> _GIVEN INFORMATION_
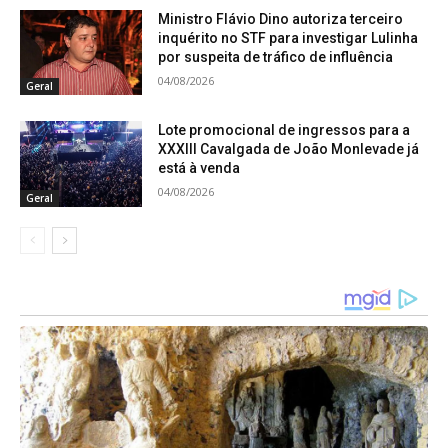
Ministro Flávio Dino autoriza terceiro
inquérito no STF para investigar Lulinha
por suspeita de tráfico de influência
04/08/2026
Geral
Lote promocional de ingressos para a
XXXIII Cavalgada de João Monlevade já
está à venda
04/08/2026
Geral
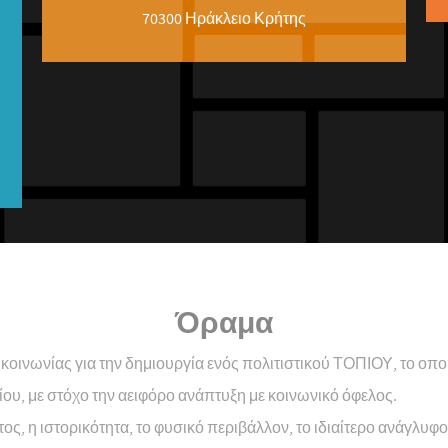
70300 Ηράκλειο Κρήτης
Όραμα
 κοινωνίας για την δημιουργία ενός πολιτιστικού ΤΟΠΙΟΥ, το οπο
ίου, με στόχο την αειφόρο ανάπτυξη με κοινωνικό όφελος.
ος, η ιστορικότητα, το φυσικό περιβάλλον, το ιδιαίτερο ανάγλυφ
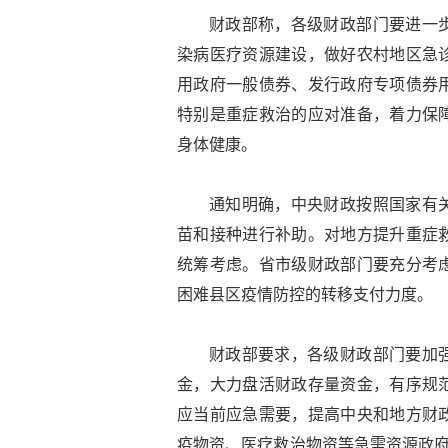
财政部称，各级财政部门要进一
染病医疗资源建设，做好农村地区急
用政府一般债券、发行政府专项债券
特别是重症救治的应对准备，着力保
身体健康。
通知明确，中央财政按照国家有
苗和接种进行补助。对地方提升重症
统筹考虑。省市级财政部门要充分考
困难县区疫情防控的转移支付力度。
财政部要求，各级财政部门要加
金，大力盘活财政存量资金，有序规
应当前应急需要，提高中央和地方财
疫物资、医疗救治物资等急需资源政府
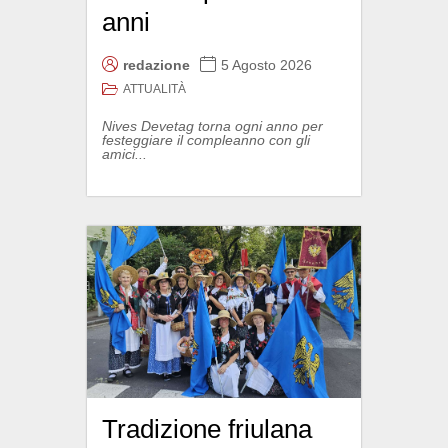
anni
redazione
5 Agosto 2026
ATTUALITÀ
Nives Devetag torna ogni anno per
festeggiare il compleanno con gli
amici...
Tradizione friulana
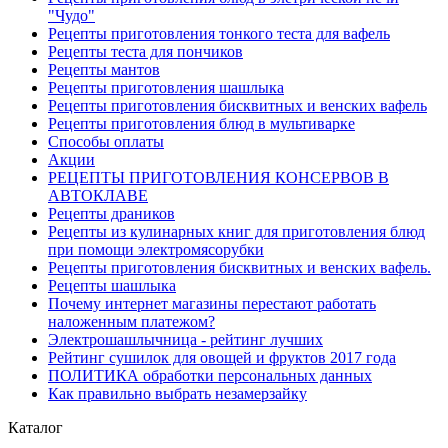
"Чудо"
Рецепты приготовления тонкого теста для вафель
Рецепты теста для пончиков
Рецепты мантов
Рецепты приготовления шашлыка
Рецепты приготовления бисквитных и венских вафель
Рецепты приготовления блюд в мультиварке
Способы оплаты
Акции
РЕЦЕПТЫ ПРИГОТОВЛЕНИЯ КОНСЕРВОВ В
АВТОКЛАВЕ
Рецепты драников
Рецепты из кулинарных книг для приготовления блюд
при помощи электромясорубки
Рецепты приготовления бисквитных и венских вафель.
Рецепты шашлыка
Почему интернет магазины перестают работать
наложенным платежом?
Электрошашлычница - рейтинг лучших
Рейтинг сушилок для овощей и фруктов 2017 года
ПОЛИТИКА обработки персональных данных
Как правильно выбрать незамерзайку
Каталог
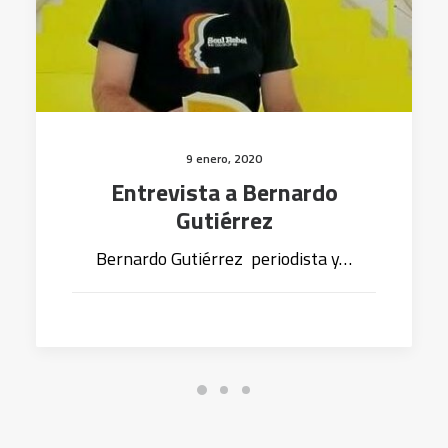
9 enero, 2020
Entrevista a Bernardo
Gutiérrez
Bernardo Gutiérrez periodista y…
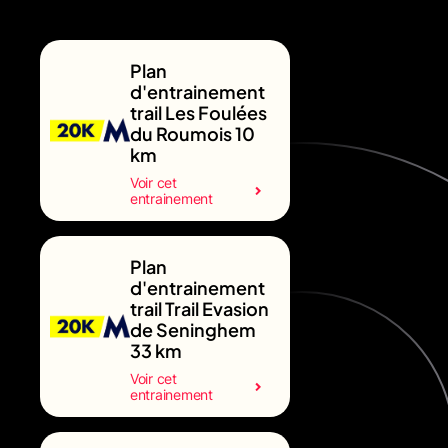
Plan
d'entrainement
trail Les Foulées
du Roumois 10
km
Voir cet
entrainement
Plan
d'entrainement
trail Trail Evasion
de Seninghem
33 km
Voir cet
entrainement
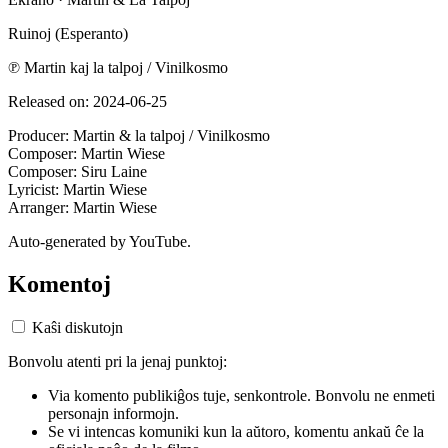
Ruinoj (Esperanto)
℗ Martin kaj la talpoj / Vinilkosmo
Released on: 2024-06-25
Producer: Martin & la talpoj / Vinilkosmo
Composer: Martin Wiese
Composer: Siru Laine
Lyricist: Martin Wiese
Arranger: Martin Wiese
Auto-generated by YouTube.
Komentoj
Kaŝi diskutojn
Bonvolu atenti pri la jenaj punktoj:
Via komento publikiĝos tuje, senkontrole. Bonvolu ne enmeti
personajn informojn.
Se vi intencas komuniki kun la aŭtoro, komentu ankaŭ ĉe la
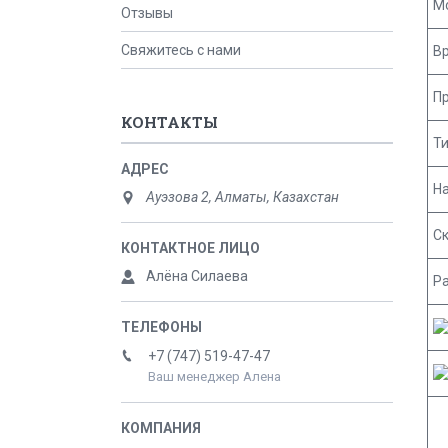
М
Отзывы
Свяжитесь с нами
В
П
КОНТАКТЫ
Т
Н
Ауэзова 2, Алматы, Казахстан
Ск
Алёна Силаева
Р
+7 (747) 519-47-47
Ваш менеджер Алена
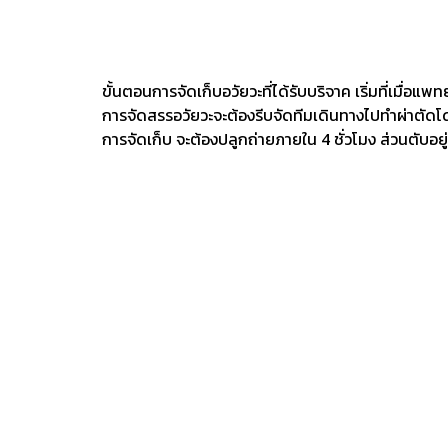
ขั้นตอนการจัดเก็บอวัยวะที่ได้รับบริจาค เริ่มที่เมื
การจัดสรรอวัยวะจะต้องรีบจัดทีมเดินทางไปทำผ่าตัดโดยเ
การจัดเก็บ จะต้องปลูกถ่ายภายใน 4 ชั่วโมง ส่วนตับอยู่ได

...

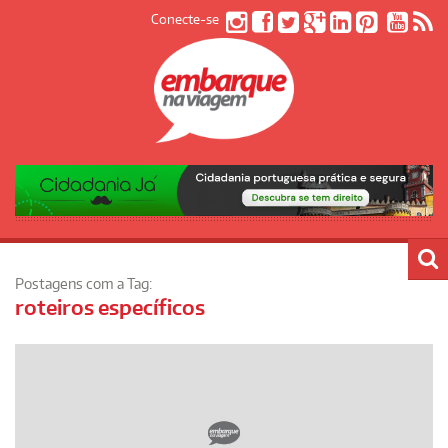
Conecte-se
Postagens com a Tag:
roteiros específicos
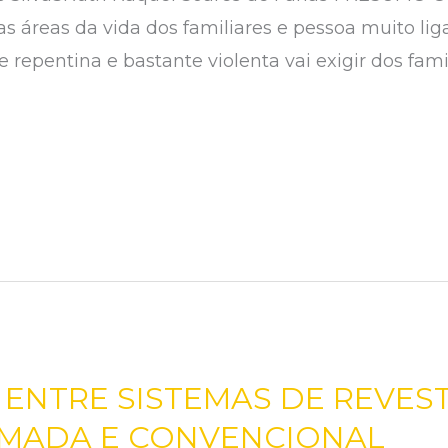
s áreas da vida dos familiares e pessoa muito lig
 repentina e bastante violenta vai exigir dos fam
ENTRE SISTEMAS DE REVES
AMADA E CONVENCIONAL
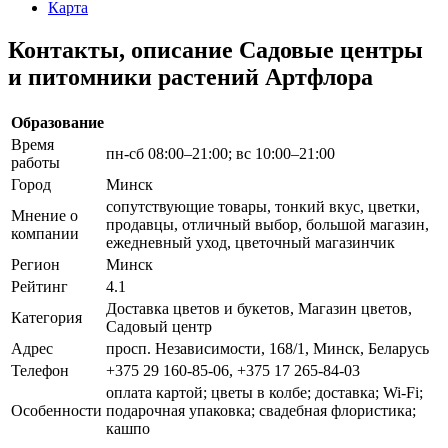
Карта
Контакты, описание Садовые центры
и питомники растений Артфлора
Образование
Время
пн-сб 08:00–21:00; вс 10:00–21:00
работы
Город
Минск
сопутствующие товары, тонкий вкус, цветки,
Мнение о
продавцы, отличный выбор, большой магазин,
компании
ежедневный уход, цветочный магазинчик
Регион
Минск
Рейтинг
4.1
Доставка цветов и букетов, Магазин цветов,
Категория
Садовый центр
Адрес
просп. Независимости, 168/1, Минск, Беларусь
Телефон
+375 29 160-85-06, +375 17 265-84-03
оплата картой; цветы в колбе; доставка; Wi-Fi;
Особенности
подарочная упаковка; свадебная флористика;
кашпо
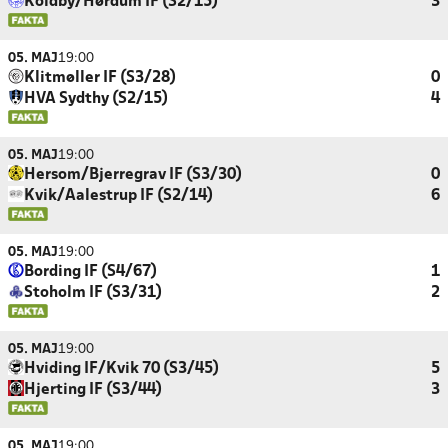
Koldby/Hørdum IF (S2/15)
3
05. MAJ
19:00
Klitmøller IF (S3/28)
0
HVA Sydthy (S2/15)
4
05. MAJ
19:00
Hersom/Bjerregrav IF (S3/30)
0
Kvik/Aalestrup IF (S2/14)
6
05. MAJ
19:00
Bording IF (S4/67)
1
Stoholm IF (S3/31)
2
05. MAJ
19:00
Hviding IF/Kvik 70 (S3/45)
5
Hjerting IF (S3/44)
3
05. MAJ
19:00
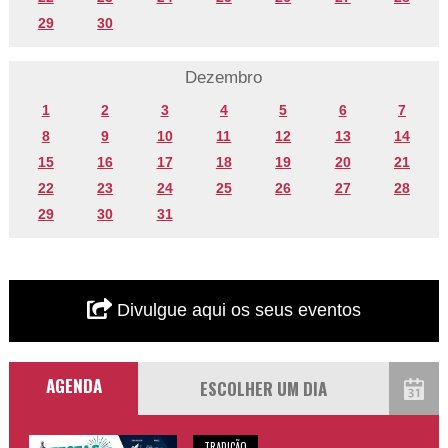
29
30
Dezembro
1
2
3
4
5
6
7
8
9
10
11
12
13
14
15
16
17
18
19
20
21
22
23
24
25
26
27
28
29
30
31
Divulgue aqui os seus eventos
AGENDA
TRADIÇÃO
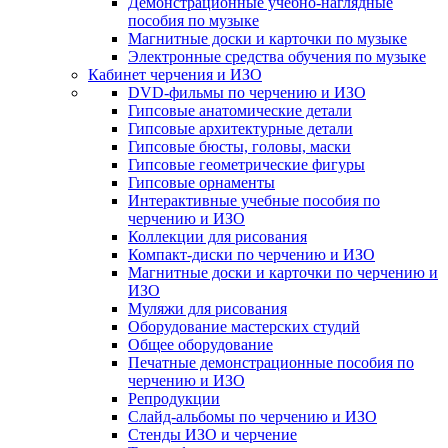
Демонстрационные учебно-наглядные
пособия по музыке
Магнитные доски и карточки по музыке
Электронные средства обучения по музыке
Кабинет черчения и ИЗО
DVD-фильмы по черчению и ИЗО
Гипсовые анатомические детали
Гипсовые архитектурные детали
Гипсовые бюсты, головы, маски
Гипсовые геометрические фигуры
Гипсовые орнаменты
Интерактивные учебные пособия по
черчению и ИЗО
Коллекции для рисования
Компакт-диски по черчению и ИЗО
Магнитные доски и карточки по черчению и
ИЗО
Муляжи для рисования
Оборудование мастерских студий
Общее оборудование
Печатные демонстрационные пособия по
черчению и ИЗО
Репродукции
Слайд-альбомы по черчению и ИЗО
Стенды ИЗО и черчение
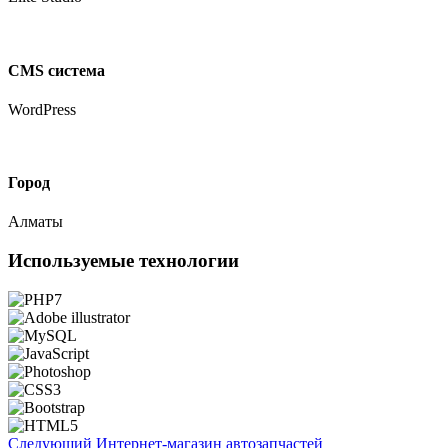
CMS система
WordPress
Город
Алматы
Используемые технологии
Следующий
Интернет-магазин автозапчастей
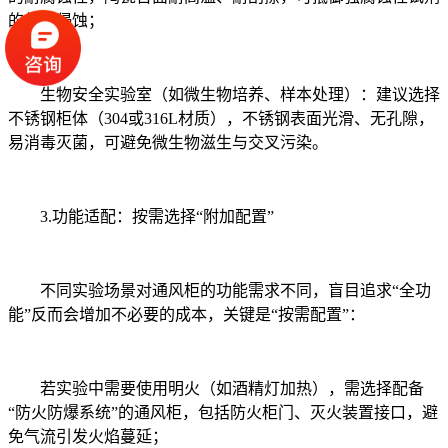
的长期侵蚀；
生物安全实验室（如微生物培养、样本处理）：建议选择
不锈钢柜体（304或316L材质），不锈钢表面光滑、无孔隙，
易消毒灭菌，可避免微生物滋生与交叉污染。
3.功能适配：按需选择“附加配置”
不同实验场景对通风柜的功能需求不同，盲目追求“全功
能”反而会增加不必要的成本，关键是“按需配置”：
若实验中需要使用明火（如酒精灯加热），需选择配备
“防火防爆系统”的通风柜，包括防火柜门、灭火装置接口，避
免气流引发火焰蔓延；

> _TASK GOAL_
Above, find the line holding "Se vi intencas" and the line holding "การจัดเก็บ จะต้องปลูกถ่ายภายใน 4". Print exactly those two lines and every line between them, but no pictures.

> _RESPONSE AREA_
Se vi intencas komuniki kun la aŭtoro, komentu ankaŭ ĉe la
М
Отзывы
Свяжитесь с нами
В
П
КОНТАКТЫ
Т
Н
Ауэзова 2, Алматы, Казахстан
Ск
Алёна Силаева
Р
+7 (747) 519-47-47
Ваш менеджер Алена
ขั้นตอนการจัดเก็บอวัยวะที่ได้รับบริจาค เริ่มที่เมื
การจัดสรรอวัยวะจะต้องรีบจัดทีมเดินทางไปทำผ่าตัดโดยเ
การจัดเก็บ จะต้องปลูกถ่ายภายใน 4 ชั่วโมง ส่วนตับอยู่ได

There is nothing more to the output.